Assignment: Lines with the word "الأشياء" in them are the ones to copy from the records.

----- Supplied records -----

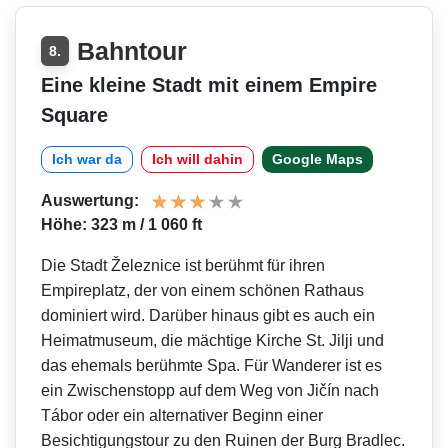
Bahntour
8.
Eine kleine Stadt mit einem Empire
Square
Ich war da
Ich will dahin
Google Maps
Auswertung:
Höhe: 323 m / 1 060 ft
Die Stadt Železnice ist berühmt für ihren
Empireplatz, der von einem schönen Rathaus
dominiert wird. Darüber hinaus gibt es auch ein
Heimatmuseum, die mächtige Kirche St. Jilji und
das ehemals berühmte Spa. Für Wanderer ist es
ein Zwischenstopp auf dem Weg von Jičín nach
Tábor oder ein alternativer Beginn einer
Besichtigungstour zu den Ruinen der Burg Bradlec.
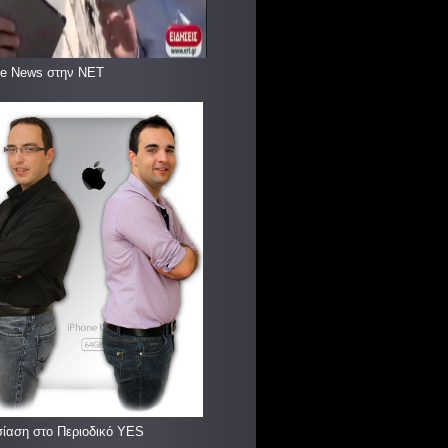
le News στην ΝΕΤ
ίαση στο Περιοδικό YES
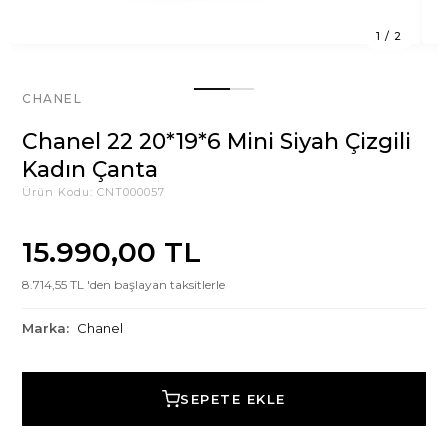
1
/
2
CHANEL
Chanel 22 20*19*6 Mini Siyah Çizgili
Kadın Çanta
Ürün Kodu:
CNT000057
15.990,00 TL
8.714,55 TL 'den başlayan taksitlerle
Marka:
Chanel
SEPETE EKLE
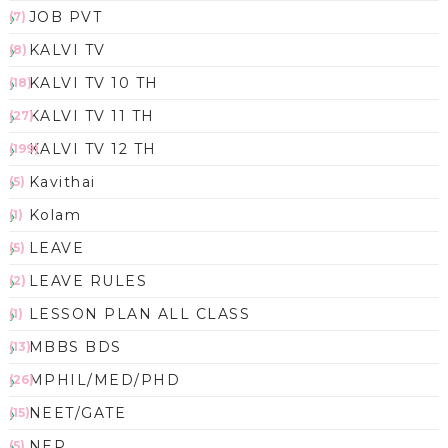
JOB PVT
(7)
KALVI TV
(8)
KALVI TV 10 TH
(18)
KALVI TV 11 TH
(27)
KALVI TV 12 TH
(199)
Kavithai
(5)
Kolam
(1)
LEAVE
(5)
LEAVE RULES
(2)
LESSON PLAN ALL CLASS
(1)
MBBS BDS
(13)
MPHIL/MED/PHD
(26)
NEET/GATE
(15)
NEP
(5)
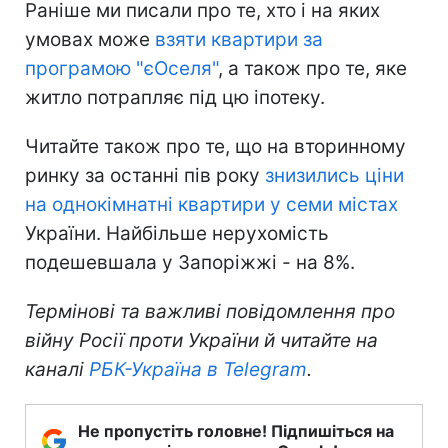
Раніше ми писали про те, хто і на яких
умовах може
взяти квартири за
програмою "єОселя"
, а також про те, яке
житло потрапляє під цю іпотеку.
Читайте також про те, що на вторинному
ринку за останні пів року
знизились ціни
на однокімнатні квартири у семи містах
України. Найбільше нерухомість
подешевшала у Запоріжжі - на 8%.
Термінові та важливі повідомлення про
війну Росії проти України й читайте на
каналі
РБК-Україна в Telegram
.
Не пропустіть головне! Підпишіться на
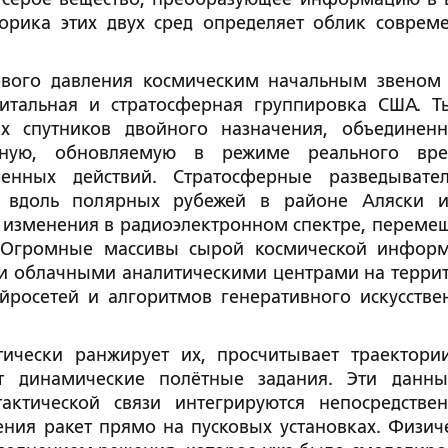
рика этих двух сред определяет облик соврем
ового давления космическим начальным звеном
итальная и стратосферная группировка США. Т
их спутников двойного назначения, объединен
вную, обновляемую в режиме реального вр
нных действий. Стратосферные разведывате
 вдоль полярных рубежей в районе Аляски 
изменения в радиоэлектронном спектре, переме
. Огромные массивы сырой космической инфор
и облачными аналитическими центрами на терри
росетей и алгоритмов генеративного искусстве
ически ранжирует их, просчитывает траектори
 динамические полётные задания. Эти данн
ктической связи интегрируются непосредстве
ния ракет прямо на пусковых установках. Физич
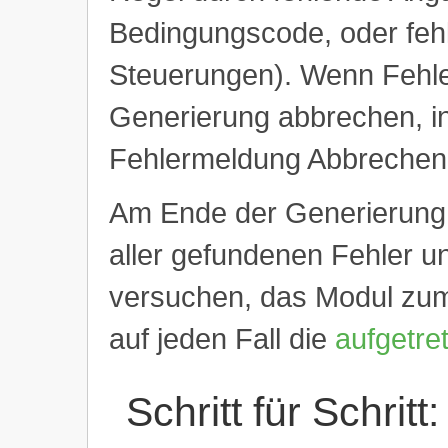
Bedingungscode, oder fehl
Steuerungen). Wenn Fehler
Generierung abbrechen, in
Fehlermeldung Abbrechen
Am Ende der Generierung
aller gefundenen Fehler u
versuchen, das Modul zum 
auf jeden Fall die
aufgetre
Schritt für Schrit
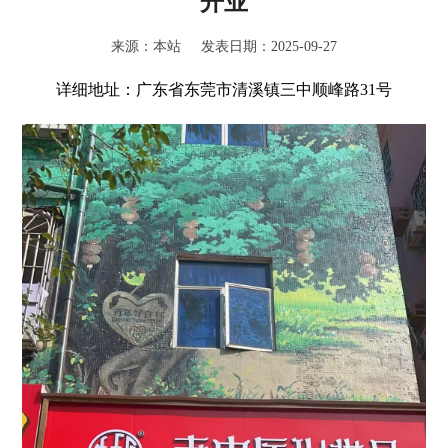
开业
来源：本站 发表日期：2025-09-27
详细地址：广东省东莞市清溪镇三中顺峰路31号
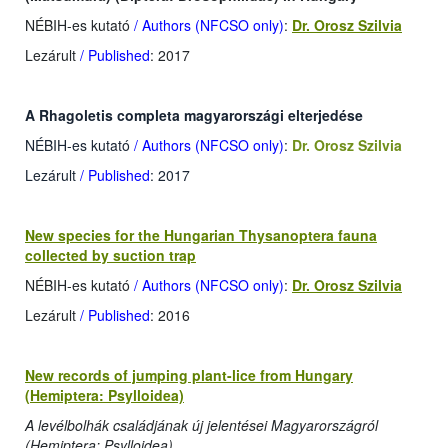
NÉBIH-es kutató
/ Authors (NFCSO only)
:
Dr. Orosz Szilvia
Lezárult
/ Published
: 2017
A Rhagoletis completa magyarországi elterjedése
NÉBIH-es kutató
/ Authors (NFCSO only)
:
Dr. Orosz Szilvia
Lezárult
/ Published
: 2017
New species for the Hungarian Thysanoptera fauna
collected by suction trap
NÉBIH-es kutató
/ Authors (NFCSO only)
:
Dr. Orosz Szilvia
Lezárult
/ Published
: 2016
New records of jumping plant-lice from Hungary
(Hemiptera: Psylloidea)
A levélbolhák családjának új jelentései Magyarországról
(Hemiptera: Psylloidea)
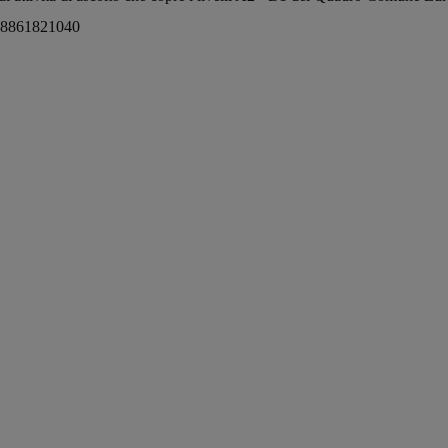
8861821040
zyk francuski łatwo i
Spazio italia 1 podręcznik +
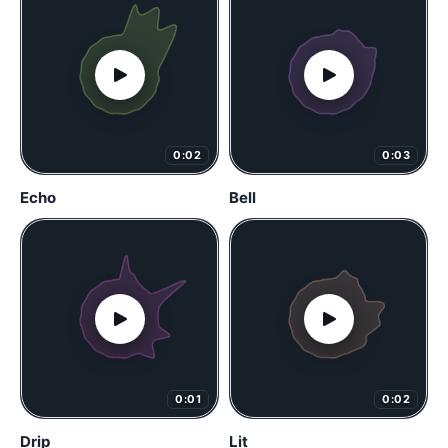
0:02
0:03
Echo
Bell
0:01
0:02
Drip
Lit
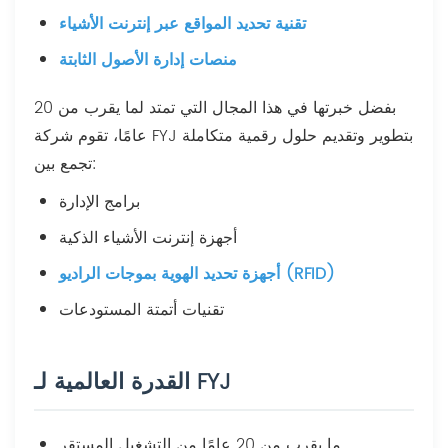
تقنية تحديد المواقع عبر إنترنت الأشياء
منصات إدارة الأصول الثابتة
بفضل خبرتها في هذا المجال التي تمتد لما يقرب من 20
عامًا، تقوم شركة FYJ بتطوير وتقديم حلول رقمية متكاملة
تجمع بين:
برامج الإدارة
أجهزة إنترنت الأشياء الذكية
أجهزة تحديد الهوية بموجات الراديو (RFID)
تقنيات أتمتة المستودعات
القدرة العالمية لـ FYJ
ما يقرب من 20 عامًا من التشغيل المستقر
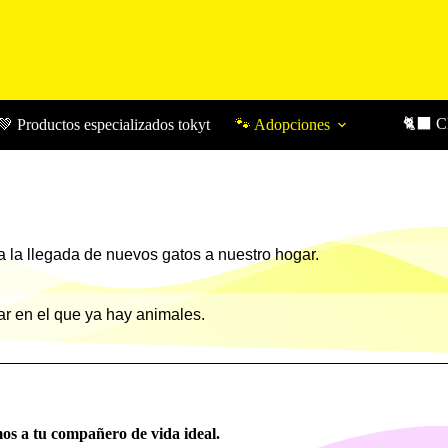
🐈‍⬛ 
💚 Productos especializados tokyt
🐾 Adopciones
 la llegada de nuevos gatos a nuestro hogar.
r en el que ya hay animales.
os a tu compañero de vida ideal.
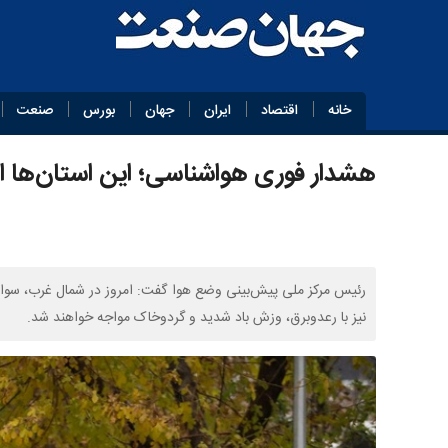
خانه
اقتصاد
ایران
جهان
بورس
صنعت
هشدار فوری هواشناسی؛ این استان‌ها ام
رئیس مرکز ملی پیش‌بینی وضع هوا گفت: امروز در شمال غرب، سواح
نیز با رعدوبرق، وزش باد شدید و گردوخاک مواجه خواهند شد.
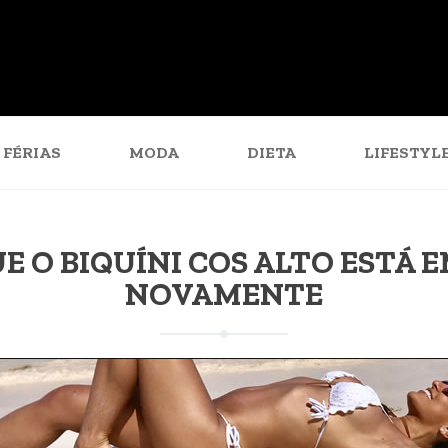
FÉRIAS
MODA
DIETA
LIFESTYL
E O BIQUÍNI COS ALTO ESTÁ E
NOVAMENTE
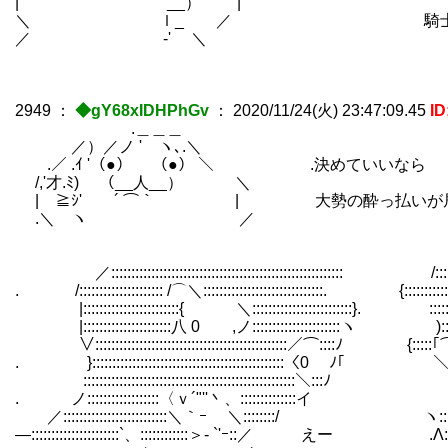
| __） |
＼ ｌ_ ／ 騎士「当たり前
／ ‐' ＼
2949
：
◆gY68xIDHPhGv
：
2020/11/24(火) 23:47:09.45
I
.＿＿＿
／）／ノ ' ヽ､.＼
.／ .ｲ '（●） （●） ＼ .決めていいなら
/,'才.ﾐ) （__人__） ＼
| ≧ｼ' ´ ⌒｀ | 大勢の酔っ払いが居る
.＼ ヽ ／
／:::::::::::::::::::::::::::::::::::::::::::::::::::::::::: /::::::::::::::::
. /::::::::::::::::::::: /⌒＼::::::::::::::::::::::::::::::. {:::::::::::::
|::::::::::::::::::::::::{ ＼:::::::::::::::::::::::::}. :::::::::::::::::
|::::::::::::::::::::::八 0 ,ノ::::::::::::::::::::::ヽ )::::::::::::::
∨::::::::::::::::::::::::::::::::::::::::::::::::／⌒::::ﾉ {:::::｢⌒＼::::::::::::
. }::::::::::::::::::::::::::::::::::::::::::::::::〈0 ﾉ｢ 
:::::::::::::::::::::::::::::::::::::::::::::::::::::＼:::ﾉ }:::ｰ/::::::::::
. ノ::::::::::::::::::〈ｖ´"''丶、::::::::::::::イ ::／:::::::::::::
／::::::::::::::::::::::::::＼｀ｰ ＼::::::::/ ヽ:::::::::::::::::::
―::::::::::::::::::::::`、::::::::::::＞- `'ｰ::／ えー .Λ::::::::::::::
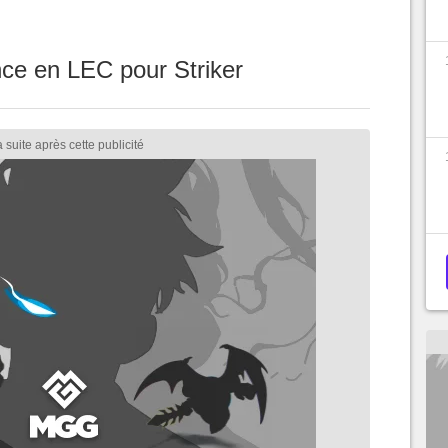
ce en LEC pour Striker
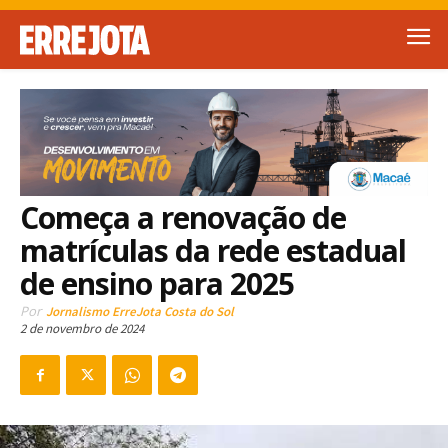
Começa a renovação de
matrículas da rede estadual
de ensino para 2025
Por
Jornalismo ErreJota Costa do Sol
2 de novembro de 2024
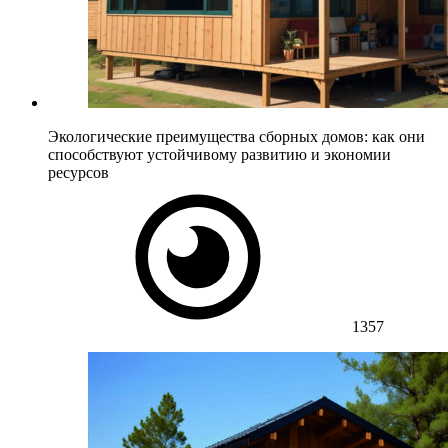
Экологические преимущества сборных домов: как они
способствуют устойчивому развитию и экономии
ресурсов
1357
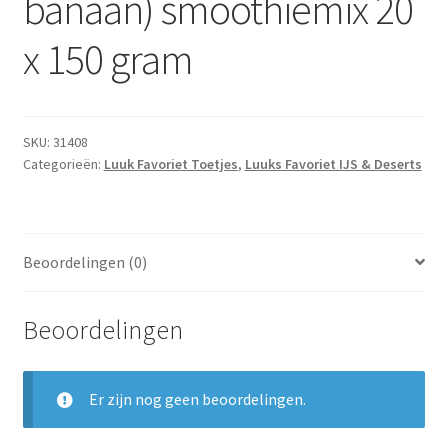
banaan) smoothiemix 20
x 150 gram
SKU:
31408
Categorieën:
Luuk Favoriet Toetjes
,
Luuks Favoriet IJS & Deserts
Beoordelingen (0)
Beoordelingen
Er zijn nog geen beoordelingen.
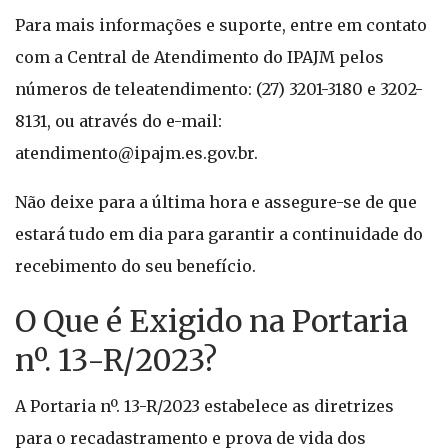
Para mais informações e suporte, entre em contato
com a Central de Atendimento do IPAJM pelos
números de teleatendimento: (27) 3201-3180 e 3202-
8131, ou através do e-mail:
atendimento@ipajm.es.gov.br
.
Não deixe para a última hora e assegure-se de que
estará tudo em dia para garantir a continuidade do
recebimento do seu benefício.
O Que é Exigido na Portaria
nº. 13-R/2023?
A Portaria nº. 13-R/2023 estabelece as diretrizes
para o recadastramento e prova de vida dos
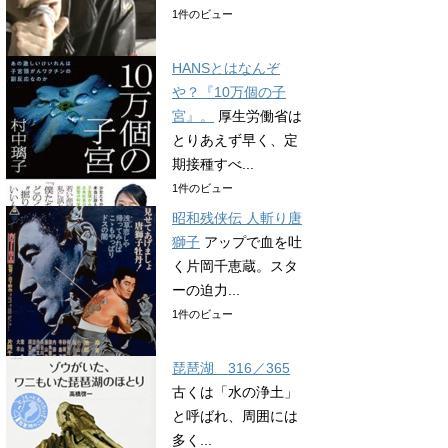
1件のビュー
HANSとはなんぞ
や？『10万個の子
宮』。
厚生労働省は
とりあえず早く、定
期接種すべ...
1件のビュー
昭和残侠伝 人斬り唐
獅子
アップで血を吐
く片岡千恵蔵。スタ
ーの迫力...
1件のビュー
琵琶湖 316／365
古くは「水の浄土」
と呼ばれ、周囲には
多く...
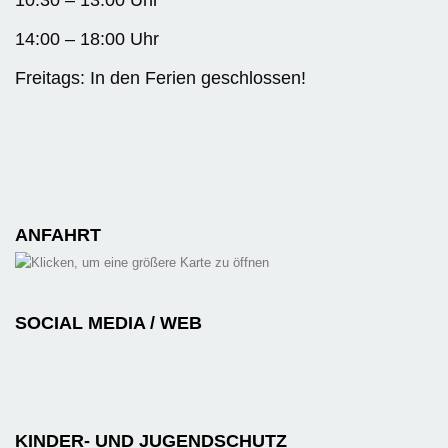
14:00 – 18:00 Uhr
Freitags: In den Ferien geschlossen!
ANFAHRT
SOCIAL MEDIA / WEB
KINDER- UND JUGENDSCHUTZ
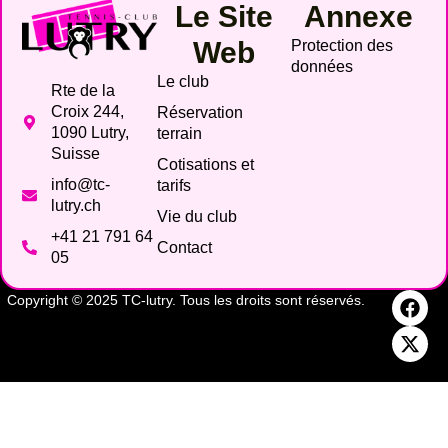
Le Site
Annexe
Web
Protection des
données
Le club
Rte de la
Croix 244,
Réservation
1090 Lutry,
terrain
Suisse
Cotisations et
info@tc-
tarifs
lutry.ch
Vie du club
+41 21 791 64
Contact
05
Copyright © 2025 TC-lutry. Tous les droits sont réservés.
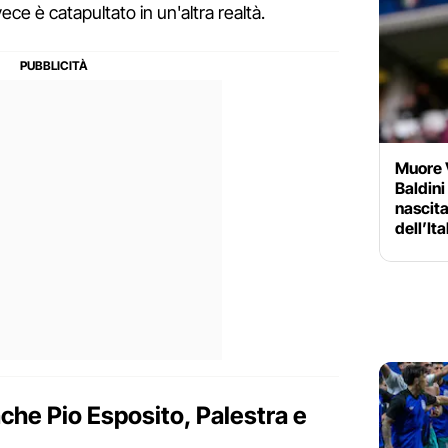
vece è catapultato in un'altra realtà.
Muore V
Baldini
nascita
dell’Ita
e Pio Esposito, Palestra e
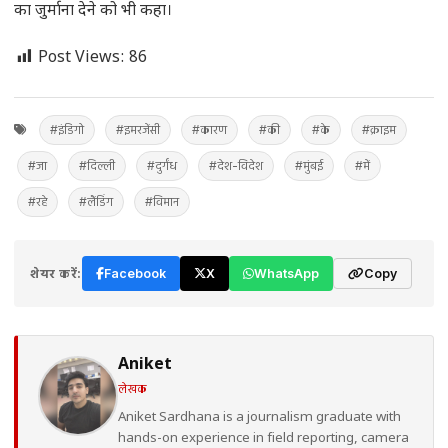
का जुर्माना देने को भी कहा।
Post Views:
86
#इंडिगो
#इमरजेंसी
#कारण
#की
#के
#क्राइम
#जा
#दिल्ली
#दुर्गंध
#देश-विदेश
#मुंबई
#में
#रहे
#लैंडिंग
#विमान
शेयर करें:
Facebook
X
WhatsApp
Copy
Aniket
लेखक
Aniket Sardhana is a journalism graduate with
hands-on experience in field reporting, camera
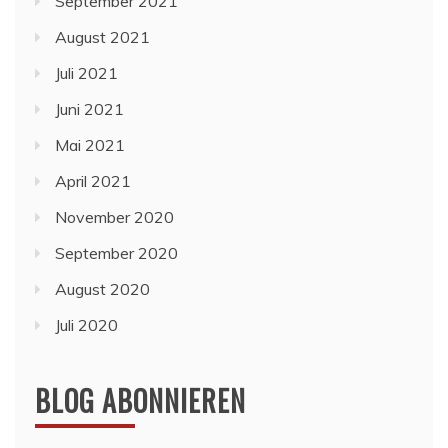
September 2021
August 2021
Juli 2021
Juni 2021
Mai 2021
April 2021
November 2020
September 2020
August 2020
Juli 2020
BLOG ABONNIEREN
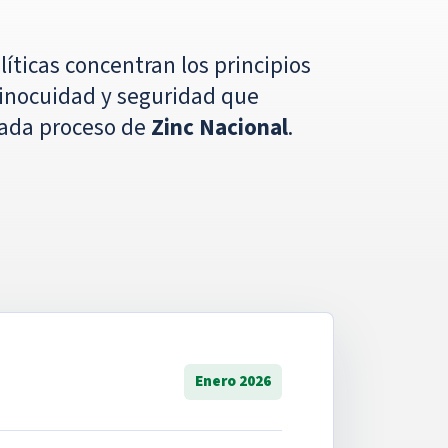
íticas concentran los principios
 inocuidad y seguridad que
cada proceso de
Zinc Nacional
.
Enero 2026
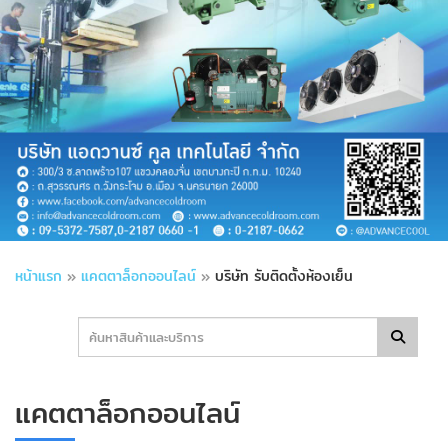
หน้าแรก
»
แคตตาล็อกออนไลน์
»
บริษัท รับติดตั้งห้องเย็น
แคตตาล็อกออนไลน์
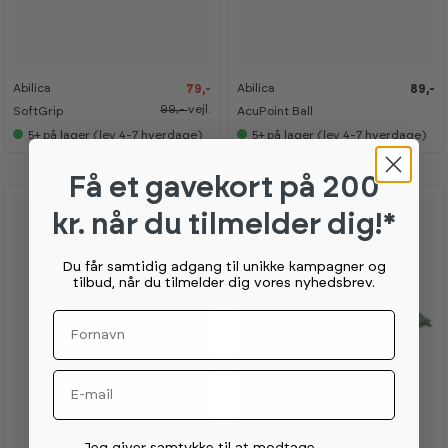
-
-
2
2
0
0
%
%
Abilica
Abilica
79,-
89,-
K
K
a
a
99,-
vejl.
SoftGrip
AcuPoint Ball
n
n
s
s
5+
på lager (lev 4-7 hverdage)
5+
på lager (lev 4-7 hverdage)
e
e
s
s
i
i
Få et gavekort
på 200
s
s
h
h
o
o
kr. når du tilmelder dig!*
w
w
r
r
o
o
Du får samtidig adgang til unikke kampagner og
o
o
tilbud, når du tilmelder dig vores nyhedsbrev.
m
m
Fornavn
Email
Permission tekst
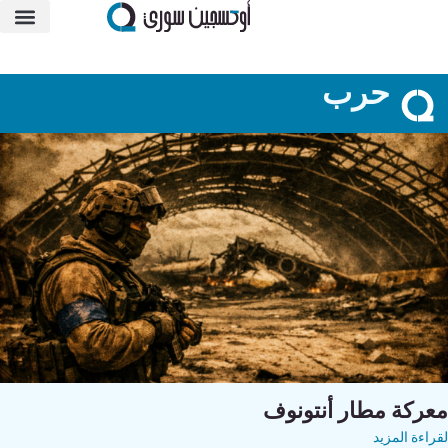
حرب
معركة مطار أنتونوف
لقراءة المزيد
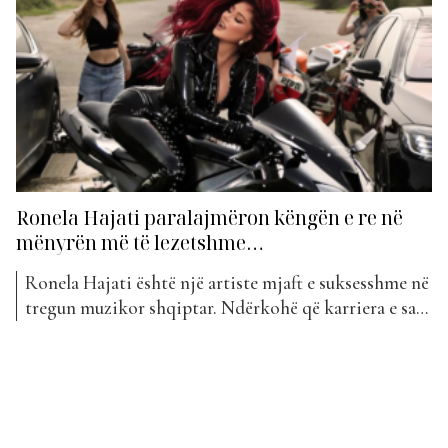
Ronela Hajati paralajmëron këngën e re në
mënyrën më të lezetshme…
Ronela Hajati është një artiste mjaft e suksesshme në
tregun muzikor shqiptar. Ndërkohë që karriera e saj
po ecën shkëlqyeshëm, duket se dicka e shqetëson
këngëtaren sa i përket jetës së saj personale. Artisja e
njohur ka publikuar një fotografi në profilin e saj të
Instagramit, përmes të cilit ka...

-----

Expected answer:
تقنية تحديد المواقع عبر إنترنت الأشياء
أجهزة إنترنت الأشياء الذكية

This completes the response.